Task statement: Every record must be transcribed in its entirety, apart from the images, which are to be omitted.
** Supplied data follows **
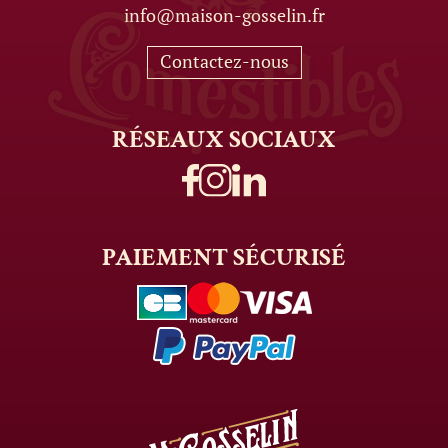
info@maison-gosselin.fr
Contactez-nous
RÉSEAUX
SOCIAUX
PAIEMENT
SÉCURISÉ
** End of Supplied data **
Task result:
info@maison-gosselin.fr
Contactez-nous
RÉSEAUX
SOCIAUX
PAIEMENT
SÉCURISÉ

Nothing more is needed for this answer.